Get patients moving in, and out of, the hospital

Two 24-bed general medicine units at the Johns Hopkins Hospital tackled inpatient mobility.

Where: Two 24-bed general medicine units at the Johns Hopkins Hospital, a 1,145-bed academic medical center in Baltimore.

The issue: Improving mobility in inpatients.


Getting up and moving around boosts strength and vitality, yet patients tend to stay horizontal for much of their time in the hospital. “We lay you down, you can eat all your meals in your bed, you could go to the bathroom in your bed, and you could literally get away with not getting upright at all. And we know physiologically, that starts to affect you in 72 hours,” said Michael Friedman, PT, MBA, director of rehabilitation services at the Johns Hopkins Hospital.

Research suggests a link between extensive bedrest and adverse effects on mobility, such as difficulty performing activities of daily living, he noted. This decline in physical function can also result in increased length of stay.

Piggybacking on their earlier work in the ICU, which aimed to get patients up and moving and reduced length of stay and delirium, a team of physicians, nurses, rehabilitation therapists, and administrators embarked on a quality improvement project in 2 general medicine units. “The thought was, ‘If we can get our most sick, complicated patients up and moving in the ICUs, we should be able to do a better job on the floors,’” Mr. Friedman said. “What was actually being shown was we were doing worse on the floors than the ICUs because the work that needed to be done to really engage our patients to move is split up among a number of providers.”

How it works

As part of the project, nurses mobilized patients 3 times a day, setting movement goals along the way and tracking patients' progress. To document mobility, the team came up with a novel metric, the Johns Hopkins Highest Level of Mobility (JH-HLM), which was integrated into the electronic medical record. “There's a lot of vague terminology that's used: ‘The patient's out of bed or walking.’ But you don't really know exactly what that means,” said Erik Hoyer, MD, an assistant professor and deputy director for patient safety at the department of physical medicine and rehabilitation. The JH-HLM, a simple yet specific scale ranging from 1 (only lying down) to 8 (walking 250 feet), was key in helping clinicians create mobility goals, gauge patients' progress, and communicate about these issues, Mr. Friedman said.
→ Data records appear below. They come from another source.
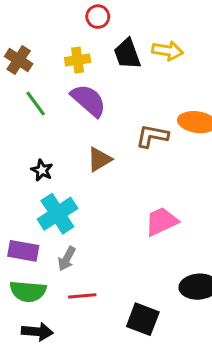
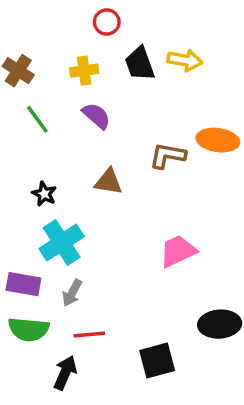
purple semicircle: (88, 100) -> (96, 116), size x0.7
brown triangle: (99, 159) -> (108, 182), turned 40
black square: (143, 319) -> (157, 361), turned -36
black arrow: (37, 332) -> (65, 373), moved, turned -72

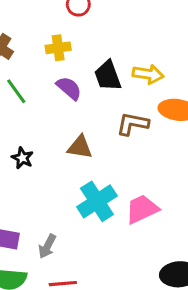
yellow arrow: (185, 60) -> (148, 74), moved
black trapezoid: (140, 64) -> (108, 76), moved
cyan cross: (62, 242) -> (97, 201), moved

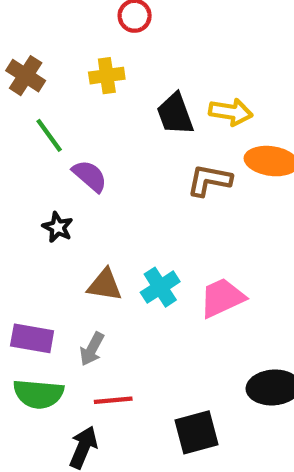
purple semicircle: (69, 88) -> (90, 176), moved
brown triangle: (80, 147) -> (105, 285), moved
cyan cross: (97, 201) -> (160, 287), size x0.7

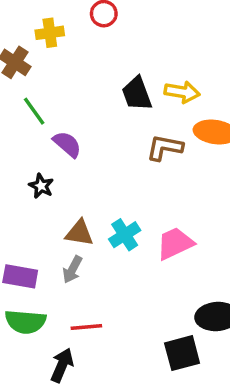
yellow cross: (107, 76) -> (50, 33), moved
gray arrow: (92, 349) -> (72, 270), moved
black square: (197, 432) -> (182, 353), moved

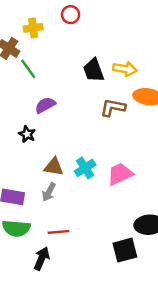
green line: (34, 111) -> (28, 69), moved
purple semicircle: (67, 144) -> (45, 105), turned -70

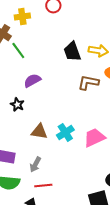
gray arrow: (49, 192) -> (35, 165), moved

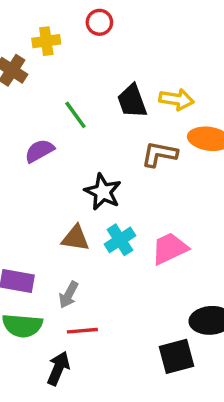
green line: (18, 51) -> (75, 115), moved
purple semicircle: (32, 81) -> (39, 151), moved
black star: (17, 105) -> (103, 192), moved, size x1.5

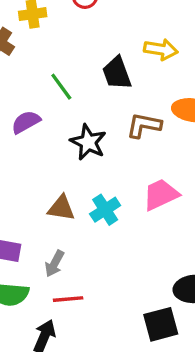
yellow arrow: (177, 99) -> (161, 49), moved
black star: (103, 192) -> (88, 142), moved
pink trapezoid: (170, 248) -> (161, 194), moved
During the yearlong project, unadjusted median length of stay dropped to 3 days compared to 4 days during the prior 12 months, according to results published in the May Journal of Hospital Medicine. The percentage of patient-days in which patients ambulated increased from 43% during the ramp-up phase to 70% after the intervention, and the percentage of patients who improved their mobility scores between admission and discharge increased from 32% to 45%. Additionally, no association was seen between increased mobility and injurious falls on the units.

The nurses correctly documented mobility about 85% of the time, the study found. “They were documenting this as a vital sign, and we worked with our informatics teams to pool the data so that we could start having some reports of compliance because that's a great way to create accountability,” Dr. Hoyer said.


The hospital did not hire additional workers to handle the mobility project, so a challenge was using existing resources to change practice, Mr. Friedman said. And getting the nurses on board took a bit of convincing. When the team explained the new scale, the nurses weren't thrilled because of their existing documentation workload, Mr. Friedman said.

To address this, every time the team added something to the nurses' workflow, they had to remove something else, he said. “We got them to buy in to using 1 tool because we got rid of 3 other tools,” he said, noting the JH-HLM was able to meet regulatory requirements and thereby supplant other documentation tasks. “That was a big deal to nurses and ended up being 1 of the reasons they bought in,” Mr. Friedman said.

There were also very basic challenges, such as not having enough chairs for newly mobile patients to get into. “So administration had to come up with money to do it, but when you look at those dollars versus saving 1 readmission or 1 fall, it clearly made sense,” he said.

Next steps

Now that mobility scores have become a part of life on these units, the team is interested in utilizing mobility metrics to streamline care for patients across the continuum of care, Dr. Hoyer said. “We're focusing here on a medicine population, but this really has broad applicability in the hospital setting to postsurgical patients, cardiac patients, [and] neurological patients...then afterward, as well, in different settings like home care and skilled nursing facilities,” he said.

The next step is to engage families, which are an important but underutilized resource in encouraging patient mobility, Mr. Friedman said. “I think the biggest thing physicians can do is reinforce with patients and families how important getting up is while they're rounding....If the hospitalists can come in and engage a family or patient to get up multiple times throughout the day, then you can focus the therapists and the nurses on the more ill patients on the unit,” he said.